I was using a WD black 1 TB disk with my desktop. It was working all fine and there were no SMART warnings. One day system was running and I noticed a severe disk activity (not sure if it has anything to do with the problem but just thought about mentioning it). After some time system was almost hung and i had to reset it. After resetting this HDD wasn't getting detected. Checked all the cables, swapped them but still it didn't work.

Got a SATA to USB cable and tried to connect it to another system but again it didn't get detected. 

I can hear the spinning sound and other sound that we hear when some data is being read or written to the disk. So i thought that probably the circuit board had gone bad. Was thinking of buying a new HDD of same model and try to swap the circuit board and see if it gets detected. 

Today i happened to visit Nehru Place and checked with few guys there (shops that have boards like data recovery, hard disk repair etc). Once of them said that the head had gone bad and there was no hope of repair or recovery. Another one said that the platters had some issue so no recovery).

It has just been an year so it is under warranty. My concern was related to data. So just wanted to know your opinion about:

1) Is there a way to actually know that what the problem is ?

2) Is there some reliable shop in Nehru Place that deals with HDD repair ?

I had bad experiences with Seagate earlier but this one has beaten all of them.
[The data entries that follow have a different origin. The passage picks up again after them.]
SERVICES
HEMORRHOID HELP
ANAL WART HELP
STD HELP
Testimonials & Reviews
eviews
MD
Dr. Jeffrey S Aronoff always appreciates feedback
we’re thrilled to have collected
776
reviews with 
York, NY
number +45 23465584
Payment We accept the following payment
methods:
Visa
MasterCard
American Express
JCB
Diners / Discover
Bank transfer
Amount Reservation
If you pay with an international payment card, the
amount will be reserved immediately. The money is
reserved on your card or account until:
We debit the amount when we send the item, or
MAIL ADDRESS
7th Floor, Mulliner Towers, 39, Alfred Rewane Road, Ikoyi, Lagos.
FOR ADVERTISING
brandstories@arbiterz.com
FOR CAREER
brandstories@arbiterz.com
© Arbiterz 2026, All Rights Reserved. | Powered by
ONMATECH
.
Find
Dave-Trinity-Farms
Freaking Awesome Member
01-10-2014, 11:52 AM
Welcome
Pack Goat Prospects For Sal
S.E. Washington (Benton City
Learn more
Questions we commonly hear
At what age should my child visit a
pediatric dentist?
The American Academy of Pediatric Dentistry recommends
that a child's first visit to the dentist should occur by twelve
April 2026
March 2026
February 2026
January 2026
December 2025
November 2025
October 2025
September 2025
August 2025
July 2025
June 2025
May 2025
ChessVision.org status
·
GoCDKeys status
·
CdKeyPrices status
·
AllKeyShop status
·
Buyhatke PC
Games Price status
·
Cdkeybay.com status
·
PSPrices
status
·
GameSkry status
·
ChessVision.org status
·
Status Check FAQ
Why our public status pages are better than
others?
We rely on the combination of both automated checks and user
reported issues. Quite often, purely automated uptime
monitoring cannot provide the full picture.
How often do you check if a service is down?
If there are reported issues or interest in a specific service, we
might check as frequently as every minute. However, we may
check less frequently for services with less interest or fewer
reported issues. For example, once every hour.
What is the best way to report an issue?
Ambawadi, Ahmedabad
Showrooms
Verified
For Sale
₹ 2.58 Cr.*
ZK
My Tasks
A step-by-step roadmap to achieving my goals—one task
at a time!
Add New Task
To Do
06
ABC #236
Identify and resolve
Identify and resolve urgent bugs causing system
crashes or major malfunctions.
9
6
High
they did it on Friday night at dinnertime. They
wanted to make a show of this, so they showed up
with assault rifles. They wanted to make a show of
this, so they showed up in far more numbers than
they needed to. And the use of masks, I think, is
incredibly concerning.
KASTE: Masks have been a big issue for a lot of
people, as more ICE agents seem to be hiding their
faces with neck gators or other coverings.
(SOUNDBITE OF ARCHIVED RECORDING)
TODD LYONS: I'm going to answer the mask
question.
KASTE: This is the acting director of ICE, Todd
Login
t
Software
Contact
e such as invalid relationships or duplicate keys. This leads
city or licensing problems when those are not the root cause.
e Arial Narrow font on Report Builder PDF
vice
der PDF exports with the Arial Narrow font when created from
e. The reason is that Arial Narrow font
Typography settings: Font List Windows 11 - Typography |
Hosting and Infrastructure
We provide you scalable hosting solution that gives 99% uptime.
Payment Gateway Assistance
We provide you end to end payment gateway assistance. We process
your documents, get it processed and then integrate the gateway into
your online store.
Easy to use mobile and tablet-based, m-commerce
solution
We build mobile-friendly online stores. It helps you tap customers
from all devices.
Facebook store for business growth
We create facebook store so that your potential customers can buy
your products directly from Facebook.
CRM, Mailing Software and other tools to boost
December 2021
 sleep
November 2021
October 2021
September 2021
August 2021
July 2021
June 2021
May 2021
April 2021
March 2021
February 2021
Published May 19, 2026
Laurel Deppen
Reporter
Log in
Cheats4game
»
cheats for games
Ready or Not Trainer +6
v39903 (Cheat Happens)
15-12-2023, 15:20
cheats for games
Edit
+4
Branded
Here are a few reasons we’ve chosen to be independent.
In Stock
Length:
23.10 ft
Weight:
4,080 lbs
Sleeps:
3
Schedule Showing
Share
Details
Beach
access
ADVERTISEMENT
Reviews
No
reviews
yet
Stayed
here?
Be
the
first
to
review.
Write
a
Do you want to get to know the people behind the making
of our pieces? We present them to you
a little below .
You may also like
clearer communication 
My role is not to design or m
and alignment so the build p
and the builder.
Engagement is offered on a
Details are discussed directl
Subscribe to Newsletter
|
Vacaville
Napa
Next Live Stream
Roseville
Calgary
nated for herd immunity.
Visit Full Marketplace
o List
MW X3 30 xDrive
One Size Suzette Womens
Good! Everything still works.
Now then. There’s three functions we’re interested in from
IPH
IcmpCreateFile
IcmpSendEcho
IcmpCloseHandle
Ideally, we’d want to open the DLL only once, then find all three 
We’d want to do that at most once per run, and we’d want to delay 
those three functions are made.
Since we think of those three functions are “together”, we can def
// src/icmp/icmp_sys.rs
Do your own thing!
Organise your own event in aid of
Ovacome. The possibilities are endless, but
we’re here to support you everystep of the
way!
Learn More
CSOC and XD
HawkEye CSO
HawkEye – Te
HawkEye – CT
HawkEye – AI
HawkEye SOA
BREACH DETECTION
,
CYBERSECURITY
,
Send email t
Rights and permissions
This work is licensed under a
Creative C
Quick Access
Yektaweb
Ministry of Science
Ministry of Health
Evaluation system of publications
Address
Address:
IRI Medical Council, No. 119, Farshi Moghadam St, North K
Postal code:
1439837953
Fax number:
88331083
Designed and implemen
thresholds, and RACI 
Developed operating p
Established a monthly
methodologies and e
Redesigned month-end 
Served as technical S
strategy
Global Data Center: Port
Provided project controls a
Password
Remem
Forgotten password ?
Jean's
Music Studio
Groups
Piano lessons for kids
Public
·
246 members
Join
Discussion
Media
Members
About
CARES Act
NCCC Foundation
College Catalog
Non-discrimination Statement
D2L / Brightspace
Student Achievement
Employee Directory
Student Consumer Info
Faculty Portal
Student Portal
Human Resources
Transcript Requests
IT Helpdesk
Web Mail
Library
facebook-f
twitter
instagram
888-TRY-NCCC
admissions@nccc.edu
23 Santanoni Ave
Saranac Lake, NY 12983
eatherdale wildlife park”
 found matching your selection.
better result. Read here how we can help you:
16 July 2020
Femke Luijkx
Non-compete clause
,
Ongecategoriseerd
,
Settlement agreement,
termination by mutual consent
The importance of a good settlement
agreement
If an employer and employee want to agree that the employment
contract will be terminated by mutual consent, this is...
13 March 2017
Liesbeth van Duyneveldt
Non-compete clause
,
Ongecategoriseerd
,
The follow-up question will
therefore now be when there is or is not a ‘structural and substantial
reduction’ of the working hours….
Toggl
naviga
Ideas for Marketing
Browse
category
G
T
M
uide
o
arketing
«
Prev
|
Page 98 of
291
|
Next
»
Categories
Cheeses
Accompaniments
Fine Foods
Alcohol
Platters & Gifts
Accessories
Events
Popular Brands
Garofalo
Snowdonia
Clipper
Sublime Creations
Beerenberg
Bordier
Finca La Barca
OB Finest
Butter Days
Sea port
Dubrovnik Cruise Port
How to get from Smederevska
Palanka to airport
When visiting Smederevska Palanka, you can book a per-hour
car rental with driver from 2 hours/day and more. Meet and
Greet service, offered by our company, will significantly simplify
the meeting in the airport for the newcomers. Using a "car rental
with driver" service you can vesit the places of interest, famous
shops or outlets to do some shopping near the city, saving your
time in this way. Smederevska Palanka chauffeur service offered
WD Black one gone in less than a year.

Regards,
Amardeep Sidhu


----------



## Lincon_WD (Mar 7, 2016)

Hi amardeep.sidhu,


I'm sorry to hear about the issue you're having - I know how frustrating such thing could be... 

If you want to to swap the PSB you are taking high risk of loosing your data.

After trying all what you have mentioned I’d say the best thing will be to contact a data recovery  company and see if your information can be retrieved from the hard disk. Just keep in mind that the more you use the drive and try to repair it, the worse the damage and the extraction of files may become. Here's a link with WD's data recovery partners if you want to take a look:

Support Answer

Hope everything turns out fine and best of luck!


----------



## amit.tiger12 (Mar 7, 2016)

Tell me which os you are using.
Open Disk Management and see if drive is connected or not

Sent from my Lenovo P1ma40 using Tapatalk


----------



## amardeep.sidhu (Mar 8, 2016)

amit.tiger12 said:


> Tell me which os you are using.
> Open Disk Management and see if drive is connected or not
> 
> Sent from my Lenovo P1ma40 using Tapatalk



I was using Windows 8. But as it is not getting detected so not able to boot into Windows.


----------



## amit.tiger12 (Mar 8, 2016)

amardeep.sidhu said:


> I was using Windows 8. But as it is not getting detected so not able to boot into Windows.



try some rescue disk like "Hirens BootCD or FalconFour's Ultimate Boot CD"


----------



## topgear (Mar 11, 2016)

I've one such seagate HDD and I think the PCB is bad.


----------



## amardeep.sidhu (Mar 17, 2016)

Checked with 2 different guys in Nehru Place. Both of them told that the head has crashed.


----------